Cheerleaders versus coaches: the prank wars
Watch the start of the cheerleader versus coaches prank wars below.
November 12, 2013
Most people have those vivid experiences of pranking (or getting pranked by) siblings or friends. The rush of comic humor and adrenaline can be quite remarkable as a cunningly laid trap activates. However, the senior cheerleaders have taken the art of pranking to another level: the prank wars.
“Well, one day we were in the indoor,” senior cheerleader Erin Uhl said. “We were waiting to practice with the football players and Coach Cox told us that he was making a video to wish the football players good luck, and then Coach Villarreal came storming in in full football player uniform, so we got scared, and that kind of started it.”
Each side has been attempting to gain the upper hand and win the wars.
“After we plastered both of their (Coach Cox and Coach Villarreal) classrooms, Coach Villarreal stole our run-through sign, which we weren’t even worried about because we didn’t care, and then he brought it to the game anyway,” senior cheerleader Heloise Rytzell said.

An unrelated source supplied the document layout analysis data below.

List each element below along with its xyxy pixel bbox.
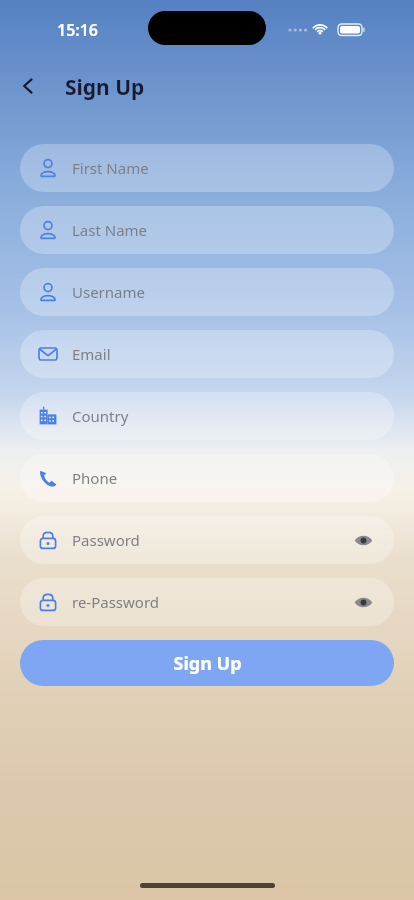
button[interactable]: Back bbox=[8, 66, 48, 106]
button[interactable]: Username bbox=[20, 268, 394, 316]
staticText: Email bbox=[72, 344, 376, 364]
button[interactable]: Last Name bbox=[20, 206, 394, 254]
staticText: re-Password bbox=[72, 592, 350, 612]
button[interactable]: Email bbox=[20, 330, 394, 378]
staticText: 15:16 bbox=[57, 19, 99, 41]
staticText: Country bbox=[72, 406, 376, 426]
button[interactable]: First Name bbox=[20, 144, 394, 192]
button[interactable]: re-Password bbox=[20, 578, 394, 626]
staticText: Phone bbox=[72, 468, 376, 488]
button[interactable]: Country bbox=[20, 392, 394, 440]
staticText: Sign Up bbox=[65, 73, 145, 102]
staticText: Sign Up bbox=[173, 651, 242, 676]
button[interactable]: Sign Up bbox=[20, 640, 394, 686]
button[interactable]: Phone bbox=[20, 454, 394, 502]
staticText: First Name bbox=[72, 158, 376, 178]
button[interactable]: Password bbox=[20, 516, 394, 564]
staticText: Last Name bbox=[72, 220, 376, 240]
staticText: Password bbox=[72, 530, 350, 550]
button[interactable]: Show password bbox=[350, 589, 376, 615]
button[interactable]: Show password bbox=[350, 527, 376, 553]
staticText: Username bbox=[72, 282, 376, 302]
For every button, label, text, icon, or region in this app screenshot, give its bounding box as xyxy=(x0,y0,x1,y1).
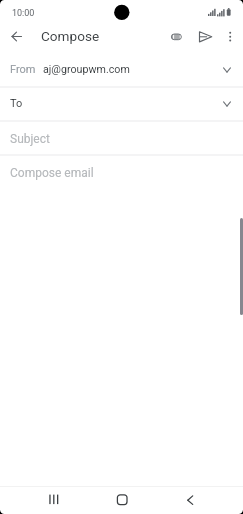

Meanwhile, one of the pranks by the cheerleaders consisted of plastering the classrooms of the two coaches with a horde of copies of their school website pictures.
“(I thought) that I’d been betrayed, that I had been thrown down a flight of stairs while on crutches,” football coach Ryan Cox said. “My heart was broken, and I felt like I had no true friends in life anymore. An organization that I’d done nothing but support, help, and promote since I’d been on campus had, without any provocation, defiled my room, and basically made a mockery of my school picture that I had taken earlier this year. It was awful; the mess was atrocious: it looked like a disaster area, and I did nothing to deserve such heinous treatment by the group that is responsible for this.”
Pranks such as this gave the cheerleaders cause to believe in their victory.
“I think that we won because our pranks are one million times better than theirs,” Rytzell said.
While the wars may result in some distractions and strained feelings, they have also had an impact on student life.
“Well, it’s really fun,” senior cheerleader Regan Raineri said. “It’s better than being in class because we get to prank the football coaches and we get to run around and be funny.”